Given data section start

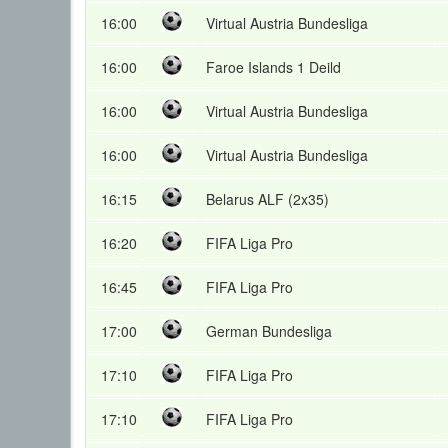
16:00
Virtual Austria Bundesliga
16:00
Faroe Islands 1 Deild
16:00
Virtual Austria Bundesliga
16:00
Virtual Austria Bundesliga
16:15
Belarus ALF (2x35)
16:20
FIFA Liga Pro
16:45
FIFA Liga Pro
17:00
German Bundesliga
17:10
FIFA Liga Pro
17:10
FIFA Liga Pro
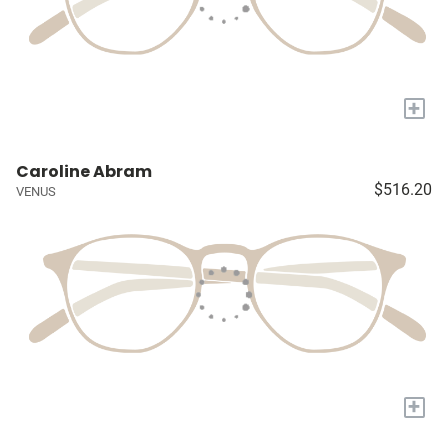
+
Caroline Abram
$516.20
VENUS
+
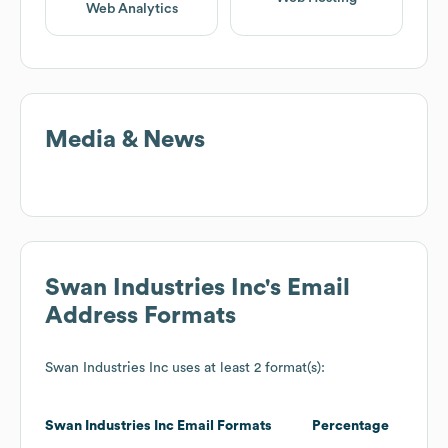
Web Analytics
Media & News
Swan Industries Inc
's Email
Address Formats
Swan Industries Inc
uses at least 2 format(s):
Swan Industries Inc
Email Formats
Percentage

Given data section end

*Assignment*
In your copy of the entries above, keep the text exact and leave out the pictures.

*Problem solution*
16:00
Virtual Austria Bundesliga
16:00
Faroe Islands 1 Deild
16:00
Virtual Austria Bundesliga
16:00
Virtual Austria Bundesliga
16:15
Belarus ALF (2x35)
16:20
FIFA Liga Pro
16:45
FIFA Liga Pro
17:00
German Bundesliga
17:10
FIFA Liga Pro
17:10
FIFA Liga Pro
+
Caroline Abram
$516.20
VENUS
+
Web Analytics
Media & News
Swan Industries Inc
's Email
Address Formats
Swan Industries Inc
uses at least 2 format(s):
Swan Industries Inc
Email Formats
Percentage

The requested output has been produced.